昼休み
「これから確証が持てるようにすればいい」という爆豪の言葉は、友人というものへの実感を持てていなかった灯水にとって、実に明瞭な答えだった。それでいて前向きになれる、ぶっきらぼうだがまっすぐな言葉だと思う。
これからやればいいというのなら、まずは爆豪からがいい、そう単純に思った灯水は、さっそく翌日からやってみることにした。もしかしたら嫌がられるかもしれないし、爆豪はそういうのをうっとうしく感じるタイプのやつだと分かってはいるが、やらずにはいられなかった。
「おはよ」
朝、登校するなり、葉隠の席が空いているのを確認してそこに横向きに座る。すでにその後ろ、今は右側にいる爆豪は、少し面食らったようにした。
「…んだよ」
「別に?言いに来ただけ」
「あ?うぜーな」
ちょっといやそうにしていた爆豪だが、思ったよりも拒否反応がなかった。言葉のわりに表情は穏やかで、机に頬杖をついて溜息でもつきそうな、そんな呆れ顔だ。あの爆豪の家の夜に話していたことを実践しているのを見て、本当にやってんのか、とでも言いたげだ。
「爆豪君て、朝けっこー強い?」
「…弱くはねぇ。ランニングしてっしな」
「そうなんだ、でも朝寒くない?大丈夫?」
「てめぇのその、俺が寒さに弱いキャラはなんなんだ」
どうしても爆豪は寒さに弱い、というイメージがついてしまった灯水に対して、今度は明確に嫌そうに、というかキレる爆豪。
「え、ちがうの?」
「ちげぇっつってんのを聞かねぇよなぁてめぇはよォ」
「てっきり弱いもんだと」
「あんときは軽装だったからだ、ちゃんと装備してりゃ寒くねぇわ」
「それってみんな同じじゃ…」
「うるせぇ」
防寒すれば寒くないのは当たり前のことだ、とそれをのたまう爆豪に指摘すると、爆豪は問答無用ででこピンをかましてきた。普通に痛い。灯水は額を抑えて「理不尽」と軽く睨むが、爆豪はハッと鼻で笑うだけだ。

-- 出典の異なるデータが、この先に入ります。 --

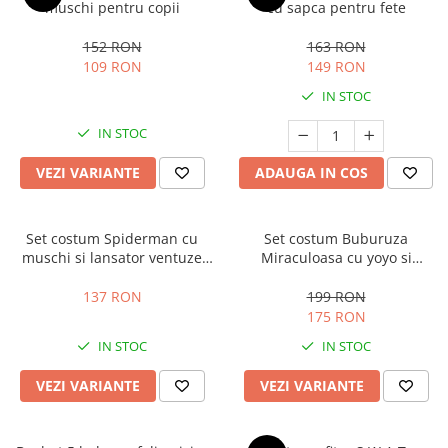
muschi pentru copii
cu sapca pentru fete
152 RON
163 RON
109 RON
149 RON
IN STOC
IN STOC
VEZI VARIANTE
ADAUGA IN COS
Set costum Spiderman cu
Set costum Buburuza
muschi si lansator ventuze
Miraculoasa cu yoyo si
pentru baieti
accesorii pentru copii,
KidMania®
137 RON
199 RON
175 RON
IN STOC
IN STOC
VEZI VARIANTE
VEZI VARIANTE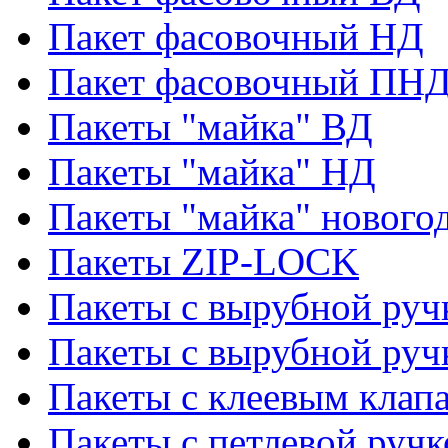
Пакет фасовочный НД
Пакет фасовочный ПНД
Пакеты "майка" ВД
Пакеты "майка" НД
Пакеты "майка" нового
Пакеты ZIP-LOCK
Пакеты с вырубной руч
Пакеты с вырубной руч
Пакеты с клеевым клап
Пакеты с петлевой ручк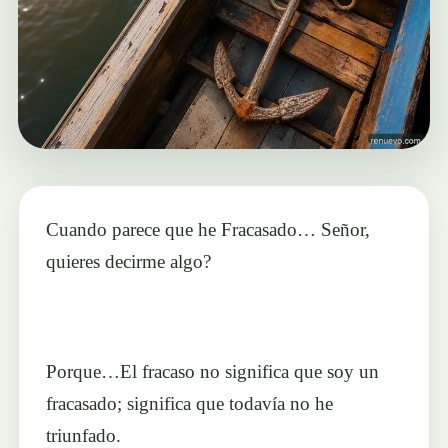
Cuando parece que he Fracasado… Señor,
quieres decirme algo?
Porque…El fracaso no significa que soy un
fracasado; significa que todavía no he
triunfado.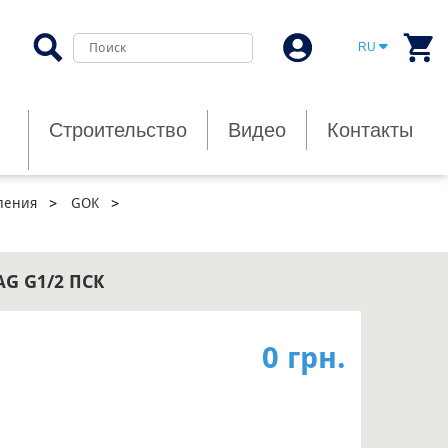
RU
Строительство
Видео
Контакты
ления
GOK
AG G1/2 ПСК
0 грн.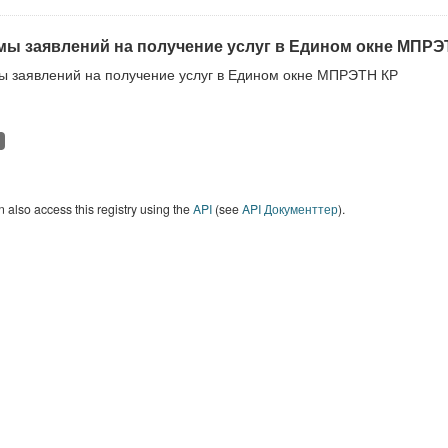
ы заявлений на получение услуг в Едином окне МПРЭ
 заявлений на получение услуг в Едином окне МПРЭТН КР
 also access this registry using the
API
(see
API Документтер
).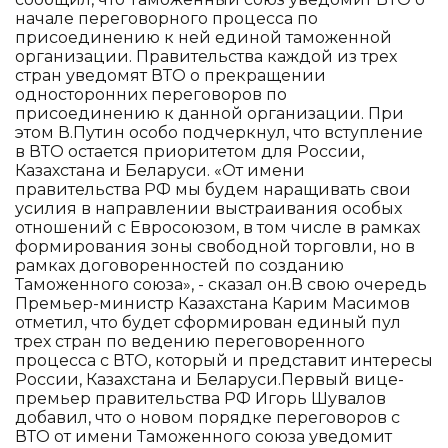
начале переговорного процесса по
присоединению к ней единой таможенной
организации. Правительства каждой из трех
стран уведомят ВТО о прекращении
односторонних переговоров по
присоединению к данной организации. При
этом В.Путин особо подчеркнул, что вступление
в ВТО остается приоритетом для России,
Казахстана и Беларуси. «От имени
правительства РФ мы будем наращивать свои
усилия в направлении выстраивания особых
отношений с Евросоюзом, в том числе в рамках
формирования зоны свободной торговли, но в
рамках договоренностей по созданию
Таможенного союза», - сказал он.В свою очередь
Премьер-министр Казахстана Карим Масимов
отметил, что будет сформирован единый пул
трех стран по ведению переговоренного
процесса с ВТО, который и представит интересы
России, Казахстана и Беларуси.Первый вице-
премьер правительства РФ Игорь Шувалов
добавил, что о новом порядке переговоров с
ВТО от имени Таможенного союза уведомит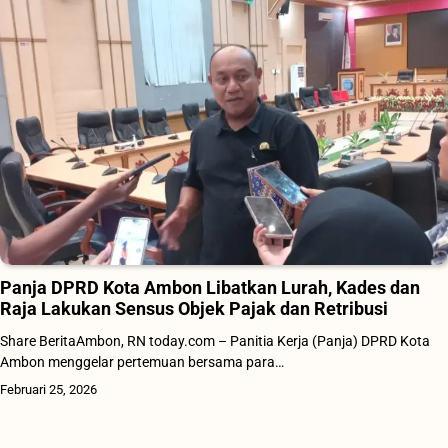
Panja DPRD Kota Ambon Libatkan Lurah, Kades dan
Raja Lakukan Sensus Objek Pajak dan Retribusi
Share BeritaAmbon, RN today.com – Panitia Kerja (Panja) DPRD Kota
Ambon menggelar pertemuan bersama para…
Februari 25, 2026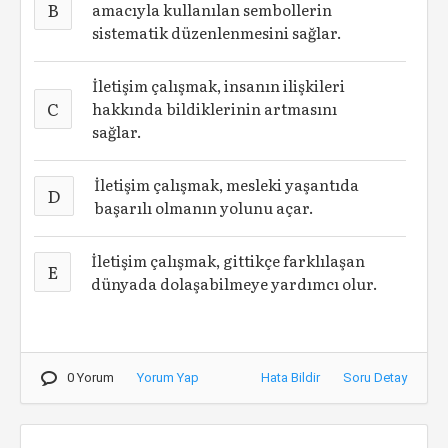
B
amacıyla kullanılan sembollerin
sistematik düzenlenmesini sağlar.
İletişim çalışmak, insanın ilişkileri
C
hakkında bildiklerinin artmasını
sağlar.
İletişim çalışmak, mesleki yaşantıda
D
başarılı olmanın yolunu açar.
İletişim çalışmak, gittikçe farklılaşan
E
dünyada dolaşabilmeye yardımcı olur.
0 Yorum
Yorum Yap
Hata Bildir
Soru Detay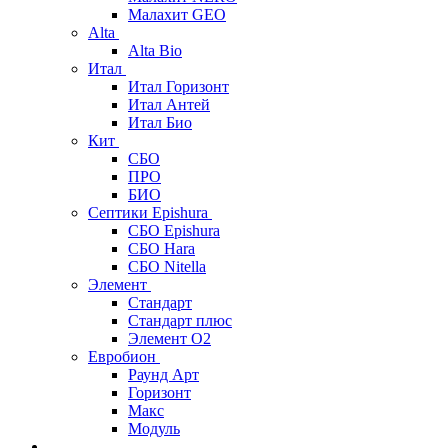
Малахит GEO
Alta
Alta Bio
Итал
Итал Горизонт
Итал Антей
Итал Био
Кит
СБО
ПРО
БИО
Септики Epishura
СБО Epishura
СБО Hara
СБО Nitella
Элемент
Стандарт
Стандарт плюс
Элемент О2
Евробион
Раунд Арт
Горизонт
Макс
Модуль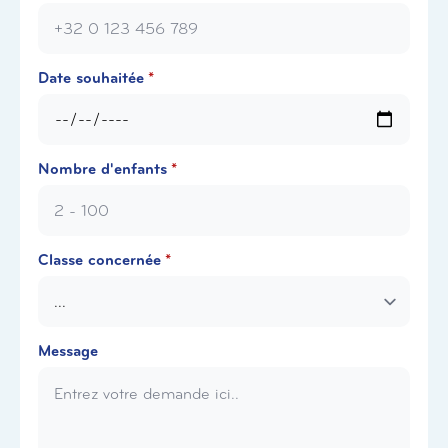
Date souhaitée
*
Nombre d'enfants
*
Classe concernée
*
Message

それにしても、やはり爆豪は寒さに弱いらしい。また一つ、近づけたような気がしたが、それを言ったらてこピンではすまなさそうなので黙っておくことにした。
***
昼休みになると、灯水はすぐに爆豪のところへ向かった。すでに食堂へ向かおうと席を立っていたので、さっと近付いて声をかける。
「一緒に食べようよ」
「あ?断る」
すげなく返した爆豪だが、それくらい織り込み済みなので気にしない。すたすたと歩き出す爆豪の横をキープしてめげずに話しかけた。
そんな様子に、葉隠や緑谷が不思議そうにしているのが分かった。
「別にいーじゃん、減るもんじゃないし」
「減るわ。俺の貴重な一人の時間がな」
「うわ、普通にド正論…」
「ハッ」
「でもほら、逆に考えれば俺との時間が増えるよ」
「なんでてめぇとの時間にメリットがある前提なんだよクソポジティブか、しょうもないことでウジウジするくせによォ」
「爆豪君のおかげだね。だから一緒にいたいんだけど…ダメかな」
断ったわりに振り払うでもなく、2人はすでに廊下を食堂に向かう生徒の群れの中で並んで歩いていた。
昨晩のように、灯水は爆豪の顔を覗き込むように伺う。ちら、と爆豪はこちらに目線を下げ、すぐに前に戻した。
「…チッ、あざてー……」
「へ??」
「つかなんでまだ俺のカーディガン着てんだよ」
「半袖だから使わないのかなって思って、まだちょっと使わせてもらってた。爆豪君の匂いするから落ち着くんだよ」
先日借りた爆豪のカーディガンは、まだ灯水が使用している。本当は今日返す予定だったが、爆豪が半袖シャツ姿だったこともあり、勝手に延長していた。洗って返すようなものでもない、帰り際に返すつもりだ。
延長しているのは他でもない、爆豪の甘い匂いがするからで、それに包まれている心地よさを手放しがたかった。
「…っ、だぁ〜くっそ、ッとにてめぇは…!」
するとなぜか頭を抱えて唸る爆豪。何事かと心配になるが、絞り出すように「…邪魔だからしばらく保管してろ、てめぇは今日からハンガーだ」と言ってきた。
「え、意味分からん」
「うるせぇとりあえず着てろや!」
「まぁ爆豪君がそう言うなら…へへ、ラッキー」
袖が余った手で口元を隠そうとしても、きっとニヤけているのを隠しきれていないだろう。しかも、袖から爆豪の匂いが強くしてくるのだから無理に決まっている。
そんなところを見た爆豪はさらに唸り声を上げていた。